:: RECORD EXCERPTS ::

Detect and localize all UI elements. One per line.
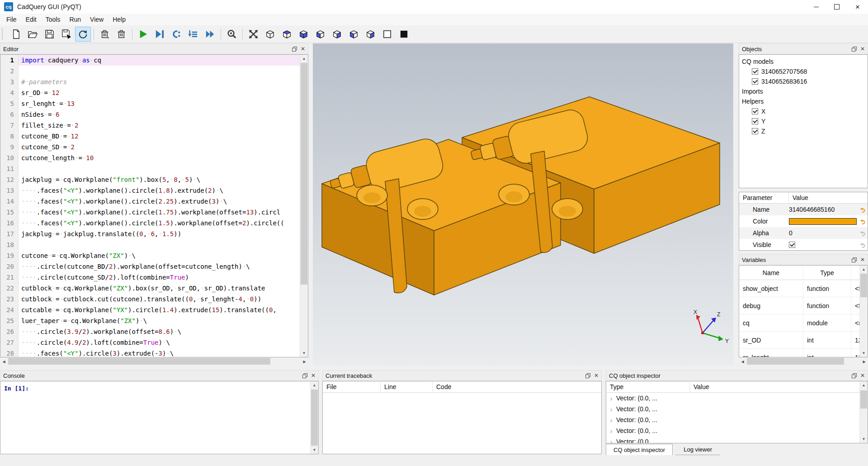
back-view-button[interactable] xyxy=(329,27,345,42)
continue-button[interactable] xyxy=(202,27,218,42)
checkbox[interactable] xyxy=(752,118,758,124)
objects-item[interactable]: 3140652683616 xyxy=(739,76,868,86)
front-view-button[interactable] xyxy=(312,27,328,42)
undo-button[interactable] xyxy=(857,228,868,238)
minimize-button[interactable] xyxy=(806,0,826,14)
scroll-down-icon[interactable]: ▼ xyxy=(860,435,868,443)
menu-item-tools[interactable]: Tools xyxy=(41,14,65,25)
inspector-row[interactable]: ›Vector: (0.0, ... xyxy=(606,436,868,443)
objects-group-cq-models[interactable]: CQ models xyxy=(739,57,868,67)
inspector-row[interactable]: ›Vector: (0.0, ... xyxy=(606,393,868,404)
float-panel-icon[interactable] xyxy=(292,47,297,52)
inspector-row[interactable]: ›Vector: (0.0, ... xyxy=(606,414,868,425)
render-button[interactable] xyxy=(135,27,151,42)
inspector-row[interactable]: ›Vector: (0.0, ... xyxy=(606,425,868,436)
console-vertical-scrollbar[interactable]: ▲ ▼ xyxy=(310,381,318,454)
close-panel-icon[interactable]: ✕ xyxy=(860,373,865,378)
inspector-vertical-scrollbar[interactable]: ▲ ▼ xyxy=(859,381,868,443)
scroll-right-icon[interactable]: ▶ xyxy=(860,358,868,366)
float-panel-icon[interactable] xyxy=(852,373,857,378)
scroll-right-icon[interactable]: ▶ xyxy=(301,358,308,366)
undo-button[interactable] xyxy=(857,217,868,226)
expand-chevron-icon[interactable]: › xyxy=(606,395,616,402)
maximize-button[interactable] xyxy=(826,0,847,14)
scroll-down-icon[interactable]: ▼ xyxy=(311,446,318,454)
variable-row[interactable]: sr_lenghtint13 xyxy=(739,349,868,357)
checkbox[interactable] xyxy=(752,68,758,75)
expand-chevron-icon[interactable]: › xyxy=(606,438,616,444)
scrollbar-thumb[interactable] xyxy=(311,390,318,446)
step-button[interactable] xyxy=(169,27,184,42)
new-file-button[interactable] xyxy=(8,27,24,42)
float-panel-icon[interactable] xyxy=(585,373,590,378)
close-panel-icon[interactable]: ✕ xyxy=(311,373,316,378)
3d-viewport[interactable]: X Z Y xyxy=(313,43,733,366)
close-button[interactable]: ✕ xyxy=(847,0,868,14)
scrollbar-thumb[interactable] xyxy=(301,63,307,285)
menu-item-run[interactable]: Run xyxy=(65,14,85,25)
float-panel-icon[interactable] xyxy=(852,47,857,52)
console-output[interactable]: In [1]: ▲ ▼ xyxy=(0,381,319,454)
top-view-button[interactable] xyxy=(279,27,295,42)
variable-row[interactable]: cqmodule<m xyxy=(739,314,868,332)
objects-item[interactable]: 3140652707568 xyxy=(739,67,868,76)
scrollbar-thumb[interactable] xyxy=(860,390,867,409)
checkbox[interactable] xyxy=(752,78,758,85)
autoreload-button[interactable] xyxy=(75,27,91,42)
toolbar-grip[interactable] xyxy=(2,28,5,40)
scroll-left-icon[interactable]: ◀ xyxy=(739,358,746,366)
menu-item-file[interactable]: File xyxy=(2,14,21,25)
float-panel-icon[interactable] xyxy=(852,257,857,262)
float-panel-icon[interactable] xyxy=(302,373,307,378)
scrollbar-thumb[interactable] xyxy=(8,358,270,365)
code-editor[interactable]: 1import·cadquery·as·cq23#·parameters4sr_… xyxy=(0,54,308,357)
variables-horizontal-scrollbar[interactable]: ◀ ▶ xyxy=(739,357,868,366)
scroll-up-icon[interactable]: ▲ xyxy=(311,381,318,389)
scroll-up-icon[interactable]: ▲ xyxy=(300,55,308,62)
open-file-button[interactable] xyxy=(25,27,41,42)
bottom-view-button[interactable] xyxy=(296,27,311,42)
left-view-button[interactable] xyxy=(346,27,362,42)
shaded-view-button[interactable] xyxy=(396,27,412,42)
close-panel-icon[interactable]: ✕ xyxy=(860,47,865,52)
undo-button[interactable] xyxy=(857,205,868,214)
delete-all-button[interactable] xyxy=(113,27,129,42)
objects-item[interactable]: Y xyxy=(739,116,868,126)
color-swatch[interactable] xyxy=(789,218,857,225)
save-as-button[interactable] xyxy=(58,27,74,42)
scrollbar-thumb[interactable] xyxy=(747,358,844,365)
inspector-table[interactable]: Type Value ›Vector: (0.0, ...›Vector: (0… xyxy=(606,381,868,443)
variable-row[interactable]: sr_ODint12 xyxy=(739,332,868,349)
scroll-down-icon[interactable]: ▼ xyxy=(860,349,868,357)
checkbox[interactable] xyxy=(752,108,758,114)
variable-row[interactable]: debugfunction<f xyxy=(739,297,868,314)
variables-vertical-scrollbar[interactable]: ▲ ▼ xyxy=(859,266,868,357)
right-view-button[interactable] xyxy=(363,27,378,42)
screenshot-button[interactable] xyxy=(224,27,240,42)
objects-group-imports[interactable]: Imports xyxy=(739,86,868,96)
objects-item[interactable]: X xyxy=(739,106,868,116)
expand-chevron-icon[interactable]: › xyxy=(606,416,616,424)
fit-view-button[interactable] xyxy=(245,27,261,42)
wireframe-view-button[interactable] xyxy=(379,27,395,42)
tab-cq-object-inspector[interactable]: CQ object inspector xyxy=(606,444,673,455)
step-in-button[interactable] xyxy=(185,27,201,42)
scroll-up-icon[interactable]: ▲ xyxy=(860,381,868,389)
close-panel-icon[interactable]: ✕ xyxy=(301,47,305,52)
traceback-table[interactable]: File Line Code xyxy=(322,381,602,454)
editor-vertical-scrollbar[interactable]: ▲ ▼ xyxy=(300,55,308,357)
menu-item-edit[interactable]: Edit xyxy=(21,14,41,25)
undo-button[interactable] xyxy=(857,240,868,249)
scroll-up-icon[interactable]: ▲ xyxy=(860,266,868,273)
debug-button[interactable] xyxy=(152,27,168,42)
expand-chevron-icon[interactable]: › xyxy=(606,405,616,413)
tab-log-viewer[interactable]: Log viewer xyxy=(675,444,720,455)
variable-row[interactable]: show_objectfunction<f xyxy=(739,280,868,297)
scrollbar-thumb[interactable] xyxy=(860,274,867,297)
inspector-row[interactable]: ›Vector: (0.0, ... xyxy=(606,404,868,414)
close-panel-icon[interactable]: ✕ xyxy=(860,257,865,262)
delete-object-button[interactable]: ✦ xyxy=(97,27,113,42)
checkbox[interactable] xyxy=(752,128,758,134)
close-panel-icon[interactable]: ✕ xyxy=(594,373,599,378)
scroll-left-icon[interactable]: ◀ xyxy=(0,358,8,366)
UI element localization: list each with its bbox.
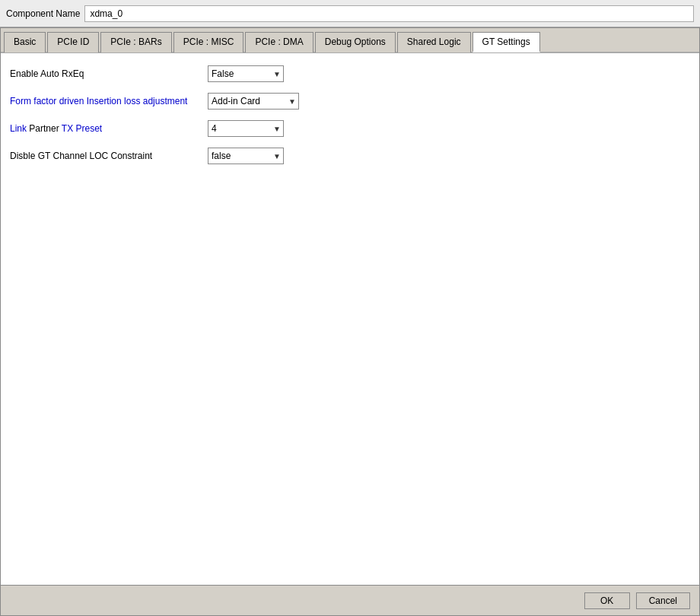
bottom-bar: OK Cancel bbox=[1, 585, 699, 615]
component-name-input[interactable] bbox=[84, 5, 694, 22]
label-enable-auto-rxeq: Enable Auto RxEq bbox=[10, 68, 208, 79]
component-name-label: Component Name bbox=[6, 8, 80, 19]
select-wrapper-enable-auto-rxeq: False True ▼ bbox=[208, 65, 284, 82]
tab-shared-logic[interactable]: Shared Logic bbox=[397, 32, 471, 52]
select-enable-auto-rxeq[interactable]: False True bbox=[208, 65, 284, 82]
tab-gt-settings[interactable]: GT Settings bbox=[473, 32, 540, 52]
select-form-factor[interactable]: Add-in Card SFF M.2 bbox=[208, 93, 299, 110]
tab-pcie-bars[interactable]: PCIe : BARs bbox=[100, 32, 171, 52]
main-container: Component Name Basic PCIe ID PCIe : BARs… bbox=[0, 0, 700, 616]
form-row-link-partner-tx-preset: Link Partner TX Preset 0 1 2 3 4 5 6 7 8 bbox=[10, 120, 690, 137]
form-row-enable-auto-rxeq: Enable Auto RxEq False True ▼ bbox=[10, 65, 690, 82]
select-disable-gt-channel-loc[interactable]: false true bbox=[208, 148, 284, 164]
tab-debug-options[interactable]: Debug Options bbox=[315, 32, 396, 52]
label-disable-gt-channel-loc: Disble GT Channel LOC Constraint bbox=[10, 151, 208, 161]
tab-basic[interactable]: Basic bbox=[4, 32, 46, 52]
form-row-form-factor: Form factor driven Insertion loss adjust… bbox=[10, 93, 690, 110]
tab-content-gt-settings: Enable Auto RxEq False True ▼ Form facto… bbox=[1, 53, 699, 332]
tabs-bar: Basic PCIe ID PCIe : BARs PCIe : MISC PC… bbox=[1, 28, 699, 53]
content-spacer bbox=[1, 332, 699, 586]
select-wrapper-link-partner-tx-preset: 0 1 2 3 4 5 6 7 8 9 10 ▼ bbox=[208, 120, 284, 137]
tab-pcie-id[interactable]: PCIe ID bbox=[47, 32, 99, 52]
dialog-body: Basic PCIe ID PCIe : BARs PCIe : MISC PC… bbox=[0, 27, 700, 616]
component-name-bar: Component Name bbox=[0, 0, 700, 27]
ok-button[interactable]: OK bbox=[584, 592, 630, 609]
tab-pcie-dma[interactable]: PCIe : DMA bbox=[245, 32, 313, 52]
cancel-button[interactable]: Cancel bbox=[636, 592, 690, 609]
select-link-partner-tx-preset[interactable]: 0 1 2 3 4 5 6 7 8 9 10 bbox=[208, 120, 284, 137]
label-form-factor: Form factor driven Insertion loss adjust… bbox=[10, 96, 208, 106]
select-wrapper-disable-gt-channel-loc: false true ▼ bbox=[208, 148, 284, 164]
form-row-disable-gt-channel-loc: Disble GT Channel LOC Constraint false t… bbox=[10, 148, 690, 164]
tab-pcie-misc[interactable]: PCIe : MISC bbox=[173, 32, 244, 52]
label-link-partner-tx-preset: Link Partner TX Preset bbox=[10, 123, 208, 134]
select-wrapper-form-factor: Add-in Card SFF M.2 ▼ bbox=[208, 93, 299, 110]
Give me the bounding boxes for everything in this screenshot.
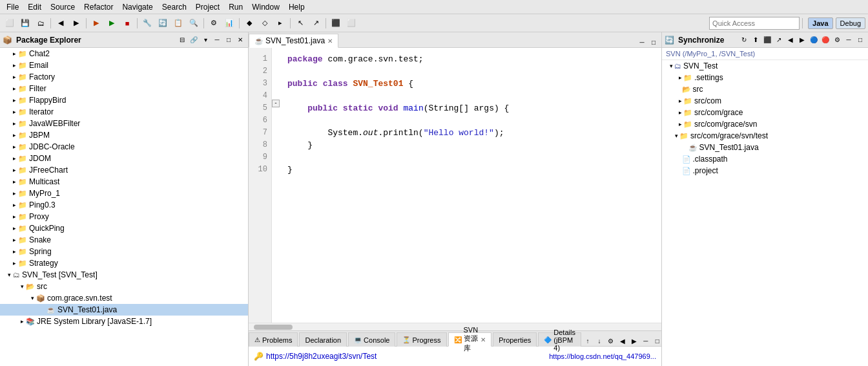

:::

Where a line above holds the string "float", show that line.

float-panel-icon[interactable] xyxy=(292,47,297,52)
float-panel-icon[interactable] xyxy=(852,373,857,378)
float-panel-icon[interactable] xyxy=(585,373,590,378)
float-panel-icon[interactable] xyxy=(852,47,857,52)
float-panel-icon[interactable] xyxy=(852,257,857,262)
float-panel-icon[interactable] xyxy=(302,373,307,378)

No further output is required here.